Amanda blames Nolan for what happened and for Kenya's death since now that Mahcuvus is dead, the VC people are going to kill her. Nolan promises her they will take Kenya back since VC do not know that Mahcuvus is dead. Nolan dresses up like Mahcuvus and pretends to be him to the exchange. Nolan shoots the blackmailers who escape and they leave Kenya behind. Amanda and Kenya finally meet each other again.

==Reception==

===Ratings===
In its original American broadcast, "Slouching Towards Bethlehem" was watched by 1.62 million; up by 0.14 from the previous episode.

===Reviews===
"Slouching Towards Bethlehem" received mixed reviews.
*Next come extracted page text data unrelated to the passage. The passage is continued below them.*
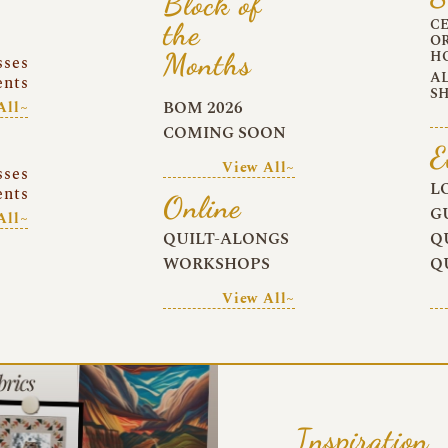
Block of
C
the
O
Months
H
sses
A
ents
S
BOM 2026
All~
COMING SOON
E
View All~
sses
L
ents
Online
G
All~
QUILT-ALONGS
Q
WORKSHOPS
Q
View All~
Inspiration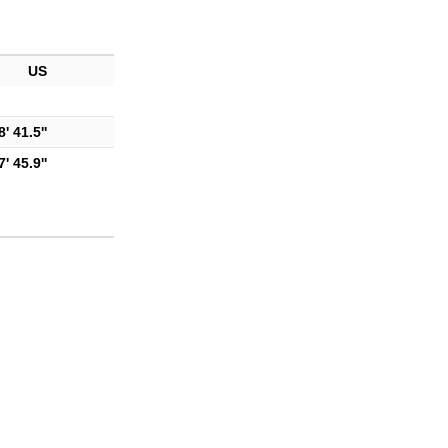
US
' 41.5''
' 45.9''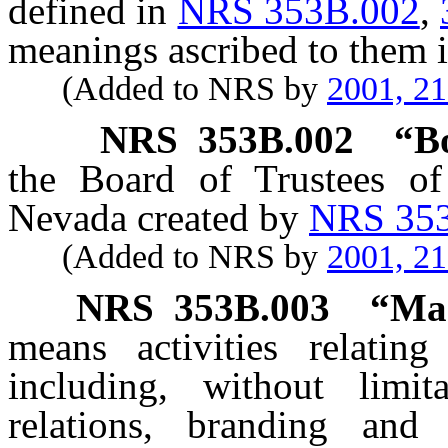
defined in
NRS 353B.002
,
meanings ascribed to them i
(Added to NRS by
2001, 2
NRS
353B.002
“B
the Board of Trustees of
Nevada created by
NRS 35
(Added to NRS by
2001, 2
NRS
353B.003
“Mar
means activities relatin
including, without limit
relations, branding and 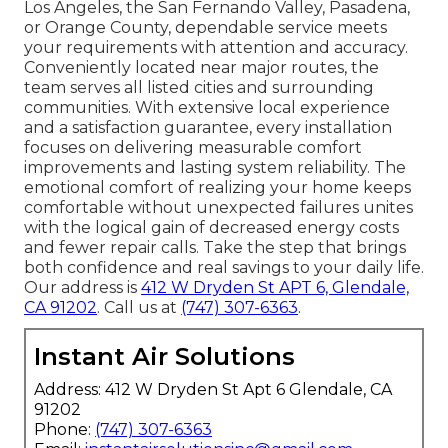
Los Angeles, the San Fernando Valley, Pasadena,
or Orange County, dependable service meets
your requirements with attention and accuracy.
Conveniently located near major routes, the
team serves all listed cities and surrounding
communities. With extensive local experience
and a satisfaction guarantee, every installation
focuses on delivering measurable comfort
improvements and lasting system reliability. The
emotional comfort of realizing your home keeps
comfortable without unexpected failures unites
with the logical gain of decreased energy costs
and fewer repair calls. Take the step that brings
both confidence and real savings to your daily life.
Our address is
412 W Dryden St APT 6, Glendale,
CA 91202
. Call us at
(747) 307-6363
.
Instant Air Solutions
Address: 412 W Dryden St Apt 6 Glendale, CA
91202
Phone:
(747) 307-6363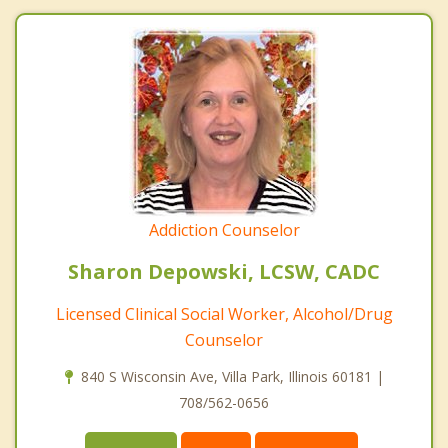
Addiction Counselor
Sharon Depowski, LCSW, CADC
Licensed Clinical Social Worker, Alcohol/Drug
Counselor
840 S Wisconsin Ave, Villa Park, Illinois 60181 |
708/562-0656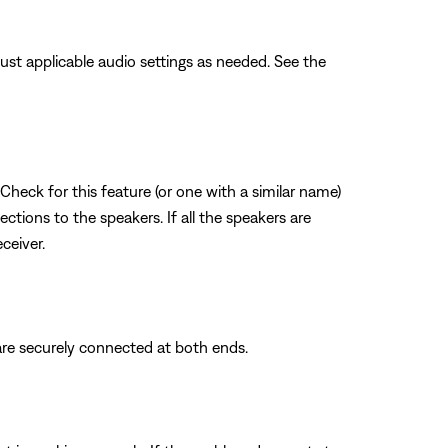
ust applicable audio settings as needed. See the
Check for this feature (or one with a similar name)
ections to the speakers. If all the speakers are
ceiver.
are securely connected at both ends.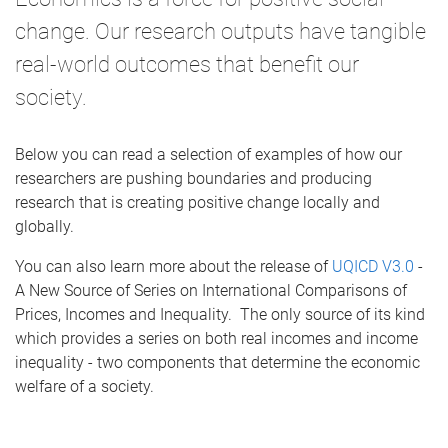
change. Our research outputs have tangible
real-world outcomes that benefit our
society.
Below you can read a selection of examples of how our
researchers are pushing boundaries and producing
research that is creating positive change locally and
globally.
You can also learn more about the release of
UQICD V3.0
-
A New Source of Series on International Comparisons of
Prices, Incomes and Inequality. The only source of its kind
which provides a series on both real incomes and income
inequality - two components that determine the economic
welfare of a society.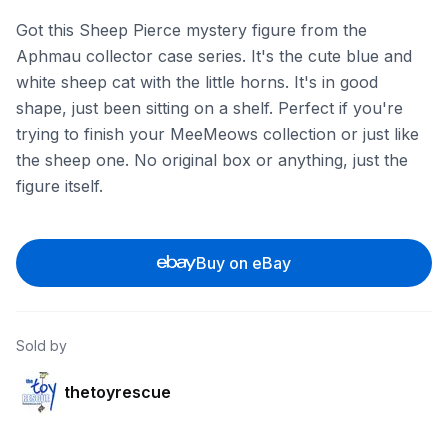
Got this Sheep Pierce mystery figure from the
Aphmau collector case series. It's the cute blue and
white sheep cat with the little horns. It's in good
shape, just been sitting on a shelf. Perfect if you're
trying to finish your MeeMeows collection or just like
the sheep one. No original box or anything, just the
figure itself.
Buy on eBay
Sold by
thetoyrescue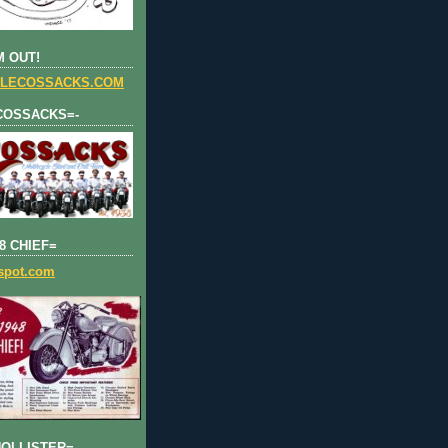
 OUT!
LECOSSACKS.COM
COSSACKS=-
8 CHIEF=
gspot.com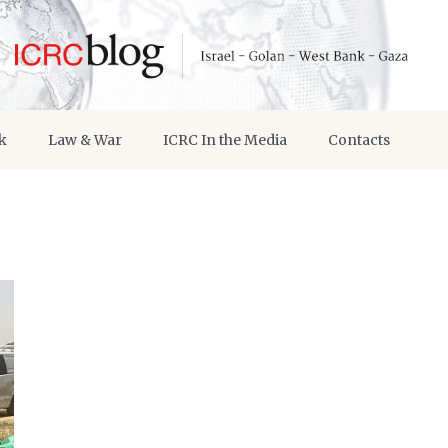
k
Law & War
ICRC In the Media
Contacts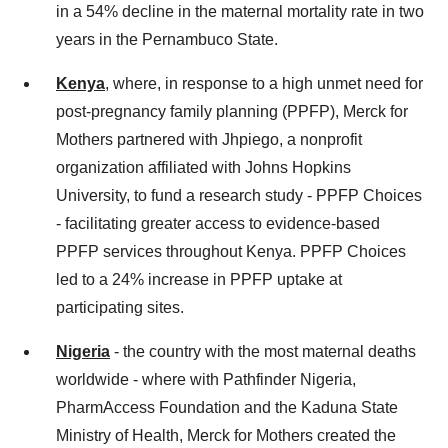
in a 54% decline in the maternal mortality rate in two
years in the Pernambuco State.
Kenya
, where, in response to a high unmet need for
post-pregnancy family planning (PPFP), Merck for
Mothers partnered with Jhpiego, a nonprofit
organization affiliated with Johns Hopkins
University, to fund a research study - PPFP Choices
- facilitating greater access to evidence-based
PPFP services throughout Kenya. PPFP Choices
led to a 24% increase in PPFP uptake at
participating sites.
Nigeria
- the country with the most maternal deaths
worldwide - where with Pathfinder Nigeria,
PharmAccess Foundation and the Kaduna State
Ministry of Health, Merck for Mothers created the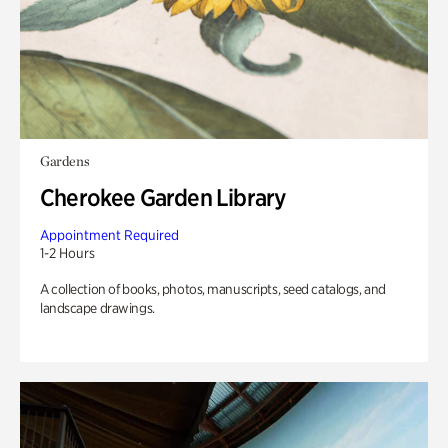
Gardens
Cherokee Garden Library
Appointment Required
1-2 Hours
A collection of books, photos, manuscripts, seed catalogs, and
landscape drawings.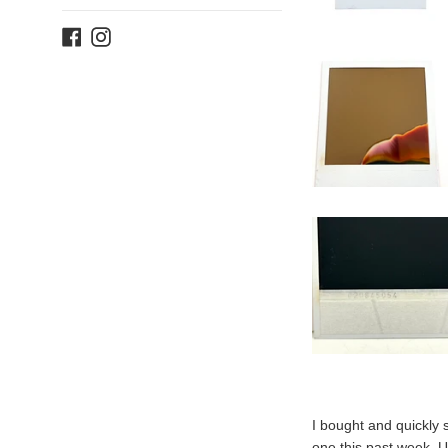
Facebook
Instagram
I bought and quickly 
one this past week. U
Michael Ahr from Den of Geek rated the episode with 4.5/5 stating that "the magnificence of the writing all summer has been in the details. [...] [The details] are the little touches that have made this season great."

Katelyn Barnes of Geeks Unleashed rated the episode with 8/10 saying that it was pretty incredible. "I think the show is on more secure footing when it focuses on the town of Defiance and the intrigue there, but if the rest of this season can develop an interesting storyline out of this resistance effort, I’ll be happy to watch."

Rowan Kaiser from The A.V. Club gave the episode a B rating saying that he had become a little disappointed with the show over the course of the season. "Most other shorter-episode shows, including Defiance, work on a model of building toward the season finale or the penultimate episode...and that’s it. Everything goes in that direction. This can be fine if there are enough great individual procedural episodes to maintain interest, but TV dramas rarely seem to manage that anymore. [...] en episodes of build-up may not always be worth it. [...] If nothing else, “Slouching Toward Bethlehem” starts pushing Defiance toward a climax."

Andrew Santos of With an Accent gave a good review to the episode saying that overall it was still a very satisfying episode. "I’m just wondering what’s Kenya been up to. Wasn’t she dead? Stahma did kill her? I’m looking forward to seeing how Stahma reacts to this news that’s great for Amanda, but could surely mean trouble for Stahma."

Abbey White from Screen Spy gave a mixed review to the episode saying that even if it was not "bad" in any means, it felt disjointed. "It is clear we have reached the part of the second season where the writing is attempting to pull together the storylines from the first half and set up the second, however, it feels less like a transition and more like a scramble to put the pieces together."

Billy Grifter of Den of Geek gave a mixed review to the episode saying that the show took a turn for the worse this week. "Overall, this story was the first misstep I’ve detected this season, because Defiance has been getting progressively better as it has gone along. I’m hoping this is just an awkward chicane through which we can move on to better things that seem less designed to hold back information for no other reason than to reveal it later."

==Notes==
The title of the episode comes from a poem of the Irish poet W. B. Yeats, The Second Coming. To the episode it refers to the "Arkrise" that Irzu talks about.